The blood-corpuscles are about 1/5000th of an inch each in diameter.
The creature drawn in our fig. 50 is, then, the typical trypanosome. It is this which the medical investigator looks for in his human or animal patients; it is this which he has regarded as the sign and proof of infection. Experiments have shown that, though so much alike in appearance in the different diseases we have named, yet each trypanosome has its own properties. Human blood-serum is poisonous to one and not to another; an animal immune to one is not immune to another. At present no treatment has been discovered which will destroy the parasites when once they have effected a lodgment, or act as an antidote to the poison which they produce in the infected animal or man. But the fact that in some cases an animal may become immune to the attack of the parasite which usually is deadly to its kind, gives hope of an eventual curative treatment for trypanosome infection; as does also the fact that the serum of some animals acts as a poison to trypanosomes which flourish in other animals.
With regard to immunity, it must always be remembered that we are liable to confuse two different conditions under this one term. An animal may be said to be immune to blood-parasite because that parasite is actually unable to live in its blood. On the other hand an animal is often said to be immune to a parasite when the parasite can and does flourish in its blood or tissues but produces no poisonous effect. A more precise nomenclature would describe the attacked organism in the first case as “repellent,” for it repels the parasite altogether; in the second case as “tolerant,” for it tolerates the presence and multiplication of the parasite without suffering by it.

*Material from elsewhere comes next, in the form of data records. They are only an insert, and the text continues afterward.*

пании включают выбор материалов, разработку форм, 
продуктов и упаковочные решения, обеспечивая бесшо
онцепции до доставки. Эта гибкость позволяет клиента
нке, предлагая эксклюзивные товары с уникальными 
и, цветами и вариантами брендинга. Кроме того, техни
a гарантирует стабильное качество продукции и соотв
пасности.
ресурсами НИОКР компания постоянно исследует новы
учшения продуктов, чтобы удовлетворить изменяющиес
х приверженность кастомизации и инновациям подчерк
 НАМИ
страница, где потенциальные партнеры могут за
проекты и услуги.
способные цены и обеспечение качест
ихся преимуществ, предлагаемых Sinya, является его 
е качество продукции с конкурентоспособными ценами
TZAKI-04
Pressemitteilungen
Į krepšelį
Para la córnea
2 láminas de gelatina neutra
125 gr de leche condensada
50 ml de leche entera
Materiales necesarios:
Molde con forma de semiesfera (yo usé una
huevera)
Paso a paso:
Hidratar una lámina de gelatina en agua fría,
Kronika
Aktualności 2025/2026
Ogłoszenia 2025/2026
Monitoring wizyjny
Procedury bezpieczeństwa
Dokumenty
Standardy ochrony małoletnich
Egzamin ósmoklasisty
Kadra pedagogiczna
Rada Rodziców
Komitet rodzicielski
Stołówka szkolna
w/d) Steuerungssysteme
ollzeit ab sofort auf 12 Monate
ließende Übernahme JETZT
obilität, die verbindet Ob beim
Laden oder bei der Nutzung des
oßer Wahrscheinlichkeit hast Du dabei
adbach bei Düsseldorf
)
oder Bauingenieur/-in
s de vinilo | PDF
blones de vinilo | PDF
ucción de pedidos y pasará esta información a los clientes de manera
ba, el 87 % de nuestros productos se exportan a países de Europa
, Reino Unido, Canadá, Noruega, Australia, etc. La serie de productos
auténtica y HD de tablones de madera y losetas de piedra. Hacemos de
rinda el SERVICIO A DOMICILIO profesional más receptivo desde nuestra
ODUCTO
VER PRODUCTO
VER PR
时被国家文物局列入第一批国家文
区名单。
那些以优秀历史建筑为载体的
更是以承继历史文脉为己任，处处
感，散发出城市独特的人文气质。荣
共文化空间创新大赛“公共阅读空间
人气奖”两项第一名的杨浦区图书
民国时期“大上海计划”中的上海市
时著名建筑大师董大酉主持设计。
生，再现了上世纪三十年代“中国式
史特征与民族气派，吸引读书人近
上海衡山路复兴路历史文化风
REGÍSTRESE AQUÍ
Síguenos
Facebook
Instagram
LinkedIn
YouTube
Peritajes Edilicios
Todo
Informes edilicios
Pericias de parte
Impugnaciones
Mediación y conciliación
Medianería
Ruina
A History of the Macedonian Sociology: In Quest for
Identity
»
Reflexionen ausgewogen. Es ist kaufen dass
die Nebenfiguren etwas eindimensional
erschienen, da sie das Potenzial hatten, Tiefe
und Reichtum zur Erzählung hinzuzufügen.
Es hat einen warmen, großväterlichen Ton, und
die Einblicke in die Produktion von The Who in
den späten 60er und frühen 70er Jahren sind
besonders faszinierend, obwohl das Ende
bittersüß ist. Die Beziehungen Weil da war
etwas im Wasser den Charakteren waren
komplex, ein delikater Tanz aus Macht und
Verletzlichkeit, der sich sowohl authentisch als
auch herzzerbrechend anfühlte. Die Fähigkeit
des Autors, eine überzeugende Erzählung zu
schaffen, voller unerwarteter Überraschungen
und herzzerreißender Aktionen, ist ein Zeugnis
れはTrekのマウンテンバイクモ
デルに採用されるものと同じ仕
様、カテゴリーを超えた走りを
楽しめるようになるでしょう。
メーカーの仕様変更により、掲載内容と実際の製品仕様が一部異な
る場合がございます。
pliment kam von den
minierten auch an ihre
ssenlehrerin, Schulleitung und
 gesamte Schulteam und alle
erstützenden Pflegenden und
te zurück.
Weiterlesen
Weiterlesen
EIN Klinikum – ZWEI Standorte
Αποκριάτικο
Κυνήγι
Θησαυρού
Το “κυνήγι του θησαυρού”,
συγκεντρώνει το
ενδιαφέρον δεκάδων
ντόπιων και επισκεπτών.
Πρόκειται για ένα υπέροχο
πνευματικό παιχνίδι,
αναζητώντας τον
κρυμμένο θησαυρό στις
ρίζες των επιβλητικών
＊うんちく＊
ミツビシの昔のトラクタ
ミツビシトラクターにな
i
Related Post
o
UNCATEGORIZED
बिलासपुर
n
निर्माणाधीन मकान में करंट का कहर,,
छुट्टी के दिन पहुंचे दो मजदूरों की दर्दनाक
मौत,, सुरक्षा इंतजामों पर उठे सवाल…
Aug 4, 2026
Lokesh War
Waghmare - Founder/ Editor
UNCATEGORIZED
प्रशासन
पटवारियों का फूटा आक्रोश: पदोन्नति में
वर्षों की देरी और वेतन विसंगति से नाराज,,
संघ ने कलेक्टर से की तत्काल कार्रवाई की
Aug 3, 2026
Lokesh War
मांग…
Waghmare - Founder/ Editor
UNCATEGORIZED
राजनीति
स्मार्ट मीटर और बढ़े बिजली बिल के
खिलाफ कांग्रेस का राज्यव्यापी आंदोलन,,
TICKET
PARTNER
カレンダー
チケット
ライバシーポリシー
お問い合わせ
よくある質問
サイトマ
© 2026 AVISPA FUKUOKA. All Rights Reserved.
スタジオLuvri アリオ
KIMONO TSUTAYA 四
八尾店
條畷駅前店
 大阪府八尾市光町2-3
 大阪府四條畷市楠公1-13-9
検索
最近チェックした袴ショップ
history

We have yet to learn a good deal more as to the repulsion and the toleration of the trypanosome parasites by mammals and man. Still more have we to learn about the life-history of the trypanosome. At the moment of writing, absolutely nothing has been ascertained as to the life-history of the trypanosome of mammalian blood, except that they multiply in the blood by longitudinal fission. Our ignorance about them is all the more serious since other trypanosomes, discovered by Danilewesky in birds, have been studied and have been shown to go through the most varied phases of multiplication and change of size and shape, including a process of sexual fertilisation like that of the malaria parasite, to which, indeed, it now seems certain the trypanosomes are very closely allied.
It is to Dr. Schaudinn[26], that we owe a knowledge of some most extraordinary and important facts with regard to the trypanosomes parasitic in the blood of the little stone-owl of southern Europe (Athene noctua). These facts are so remarkable that, were Dr. Schaudinn not known as a very competent investigator of microscopic organisms we should hesitate to accept them as true. Supposing, as is not improbable, that similar facts can be shown in regard to the trypanosomes of mammalian blood, the conclusions which our medical investigators have based upon a very limited knowledge of the form and life-history of the trypanosomes occurring in diseases such as sleeping sickness, surra, and nagana, are likely to be gravely modified, and practical issues of an unexpected kind will be involved.
As has already been pointed out in this article, the British Government has no staff of public servants trained to deal with the world-wide problems of sanitation and disease which necessarily come with increasing frequency before the puzzled administrators of our scattered Empire. There is no provision for the study of the nature and history of blood-parasites in this country, that is to say, no provision of laboratories with the very ablest and exceptionally-gifted investigators at their head[27]. We play with the provision of an adequate army, officers, and equipment to fight disease, which annually destroys hundreds of thousands of our people, much as barbarous states or bankrupt European kingdoms play with the provision of an ordinary army and navy. Their forces exist on paper, or even in fact, but have no ammunition, no officers, and no information; and there is no pay for the soldiers or sailors. Dr. Schaudinn, on the other hand, carried on his researches as an officer of the German Imperial Health Bureau of Berlin; and the account of them was published in the official Report of that important department of the German imperial administrative service three years ago.